The Responsibility of Bystanders

Normblog posted an interesting comment concerning the issues of guilt and responsibility of bystanders.

He says:

After the Second World War, the philosopher Karl Jaspers wrote a book on the question of German guilt, in which he distinguished four different types of guilt: criminal, political, moral and metaphysical. Provided one maintains the distinction between criminal and the other kinds of guilt, one can speak loosely of bystanders being guilty in a moral sense. But it is probably better to focus on people's responsibilities or obligations to one another. Guilt - both the extent and the occasions of it - is hard to pin down where safe and tested procedures for doing so are absent.

I was wondering where, in Jaspers' system could we place Arab responsibility for sharing in Hitler's crimes? I'm not speaking of the direct and unmediated ideological and practical collaboration of some Arabs with the Nazi regime.

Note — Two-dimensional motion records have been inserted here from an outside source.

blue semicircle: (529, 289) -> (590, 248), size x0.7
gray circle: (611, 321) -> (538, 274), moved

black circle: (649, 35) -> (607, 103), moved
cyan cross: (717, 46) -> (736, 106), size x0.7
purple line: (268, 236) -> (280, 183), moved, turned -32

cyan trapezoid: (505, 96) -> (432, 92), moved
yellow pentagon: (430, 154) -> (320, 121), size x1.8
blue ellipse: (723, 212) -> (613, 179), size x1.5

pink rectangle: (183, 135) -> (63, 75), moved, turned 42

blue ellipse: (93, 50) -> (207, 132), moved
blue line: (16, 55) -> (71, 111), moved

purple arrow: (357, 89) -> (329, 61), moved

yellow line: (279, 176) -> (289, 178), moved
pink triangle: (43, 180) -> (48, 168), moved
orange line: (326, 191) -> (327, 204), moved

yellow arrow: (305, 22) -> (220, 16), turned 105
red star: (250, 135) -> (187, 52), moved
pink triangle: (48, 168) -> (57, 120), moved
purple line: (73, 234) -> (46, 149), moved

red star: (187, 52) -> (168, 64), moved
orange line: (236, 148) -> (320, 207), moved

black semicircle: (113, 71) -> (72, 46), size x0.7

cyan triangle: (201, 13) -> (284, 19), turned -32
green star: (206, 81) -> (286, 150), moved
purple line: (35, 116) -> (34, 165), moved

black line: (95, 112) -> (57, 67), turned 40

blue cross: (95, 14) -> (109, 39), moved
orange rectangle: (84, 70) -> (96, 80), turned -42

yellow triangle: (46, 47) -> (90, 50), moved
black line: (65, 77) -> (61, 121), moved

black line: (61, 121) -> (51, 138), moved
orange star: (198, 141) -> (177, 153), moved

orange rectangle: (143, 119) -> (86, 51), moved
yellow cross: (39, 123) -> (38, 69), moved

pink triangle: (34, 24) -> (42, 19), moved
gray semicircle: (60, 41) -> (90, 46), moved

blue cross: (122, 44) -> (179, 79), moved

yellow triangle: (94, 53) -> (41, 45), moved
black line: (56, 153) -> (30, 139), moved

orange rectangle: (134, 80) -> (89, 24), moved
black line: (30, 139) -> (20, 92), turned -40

I'm speaking of this period in history:

The Arabs of Palestine, though addressed with the most explicit plea in the report for showing "generosity" to the persecuted Jews of Europe, existentially threatened, did not for a second consider this possibility and continued to mount their pressure on the British to seal the borders. When there was hardly a country in the world open to accept Jewish refugees fleeing from Hitler's ominous programmes, Mandate Palestine, which had been commissioned with the provision of a safe haven for Jews, chose to close ranks with the Arabs and seal the borders, against the Jews.

The only place that would have welcomed these refugees and could have saved hundreds of thousands, if not millions of lives, joined the rest of the world's complicity in these crimes.

Today, the staple Palestinian argument is that they had no responsibility whatsoever for what happened to the Jews. But they did. They bear at least the same responsibility as as every country that ever refused to accept Jews who were looking to get out of Europe.

I said "at least" because there is a strong case to be made that they were not merely indifferent bystanders. They were actively engaged in obstructing Jewish survival. They cannot pretend the innocence of ignorance when they were directly addressed by the Peel Report, in 1937, with a warning of what may befall the Jews.